I believe the screenshot you've posted is a DHCP broadcast. I assume that you're seeing this shortly after bootup. It's your PC looking for a router or other device to establish a connecting to. See https://en.wikipedia.org/wiki/Dynamic_Host_Configuration_Protocol for more (very dry) information.
My IP blocking list rule is using the custom address group which consists of single and range IP addresses. The list is positioned below the DNS servers (for browser) but above for outbound connections for the browser. All default ping & ICMP rules are above IP blocklist rule. Currently using Flagfox extension which includes Whois and bunch of other informative tools. Whois reports facebook IP address of 173.252.74.22 also which is blocked by rule. I do have filter which can be switched on/off for blocking websites including Facebook.
Yes, seeing it shortly after bootup if not set.
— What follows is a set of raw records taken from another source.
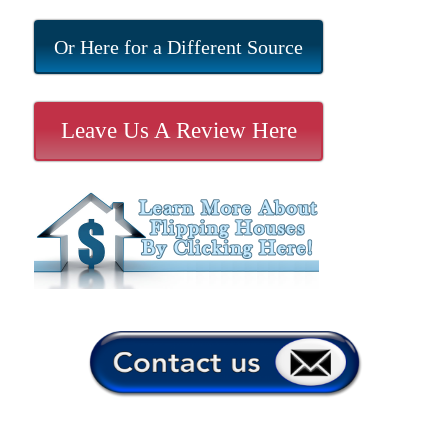
Or Here for a Different Source
Leave Us A Review Here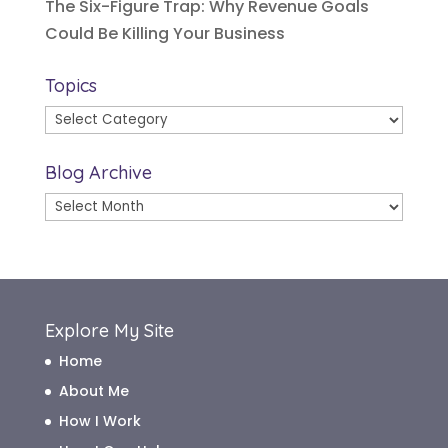
The Six-Figure Trap: Why Revenue Goals
Could Be Killing Your Business
Topics
Topics
Blog Archive
Blog
Archive
Explore My Site
Home
About Me
How I Work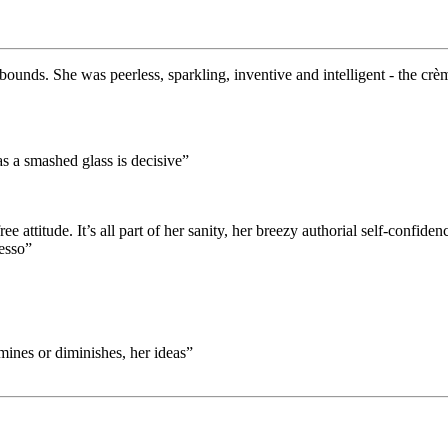
bounds. She was peerless, sparkling, inventive and intelligent - the crè
as a smashed glass is decisive”
attitude. It’s all part of her sanity, her breezy authorial self-confidenc
resso”
ines or diminishes, her ideas”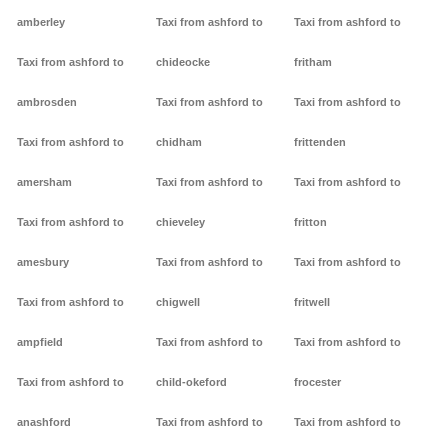
amberley
Taxi from ashford to
Taxi from ashford to
Taxi from ashford to
chideocke
fritham
ambrosden
Taxi from ashford to
Taxi from ashford to
Taxi from ashford to
chidham
frittenden
amersham
Taxi from ashford to
Taxi from ashford to
Taxi from ashford to
chieveley
fritton
amesbury
Taxi from ashford to
Taxi from ashford to
Taxi from ashford to
chigwell
fritwell
ampfield
Taxi from ashford to
Taxi from ashford to
Taxi from ashford to
child-okeford
frocester
anashford
Taxi from ashford to
Taxi from ashford to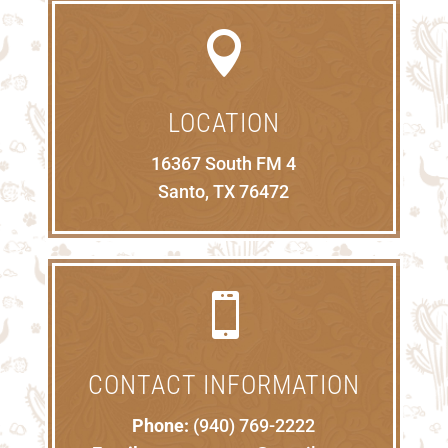

LOCATION
16367 South FM 4
Santo, TX 76472

CONTACT INFORMATION
Phone:
(940) 769-2222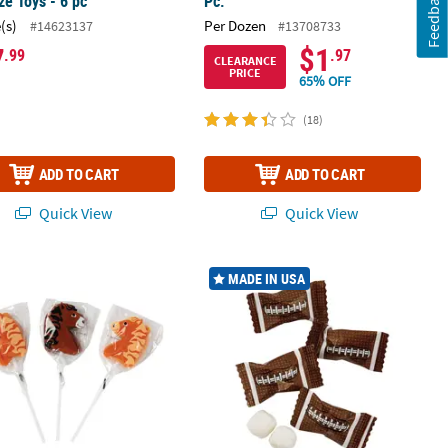
Feedback
e Toys - 6 pc
Pc.
(s)
Per Dozen
#14623137
#13708733
7
$1
.99
.97
CLEARANCE
PRICE
65% OFF
(18)
ADD TO CART
ADD TO CART
Quick View
Quick View
 Pc.
nge-Flavored Horse-Shaped Lollipops - 12 Pc.
14 oz. Football Wrapped Classic Butt
MADE IN USA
I also have DHCP rule: ( order is above screenshot rule posted) Protocol: UDP Both directions Local port (68 ) Application (svchost.exe) Remote address (DHCP Server) Remote port (67) Action: Permit
Unless you have other applications that you allow to connect to IPs in that list, I'd make it the top rule. I'd also apply it to both inbound and outbound traffic, both TCP and UDP. I'm not familiar with the Flagfox extension. IMO, it's better to investigate sites, IPs etc with a utility that's designed strictly for that purpose. Such a utility doesn't store usage tracks and can't be used against you as easily as these spyware packages they call modern browsers. As a separate utility, your firewall rules can permit it to connect anywhere while restricting where your browser and other applications can connect.
The Group Policy Editor, the permissions for registry keys, folder, files, etc, all these apply. I don't normally run an NT system so I'm not that good at its usage. If I recall, there's a very comprehensive thread on this subject in this forum. I don't have a link to it and I don't remember who wrote it. It mentioned among other things creating a new group and altering permissions so that only that group could perform certain tasks.
I didn't think to ask this when you mentioned altering and deleting the Kerio configuration file and others in the folder. Was Kerio running and active during these tests?
Yes thanks. That seemed to work by placing it up on top. Encrypted google site was allowed through since address wasn't in Google IP ranges. Easier for me just to use domain blocking filter instead of adding IP's or maybe use both, but limit IP's in Kerio.
On testing I used both accounts. (Admin & LUA) Kerio was running and active with password applied to Administration in Kerio settings. In the restricted account I wasn't able to delete any executables or config file which is how it should work. In the admin account I was able to delete the config file and PFWADMIN.exe, but not the PERSPW.exe. Didn't however try modifying any files in either account.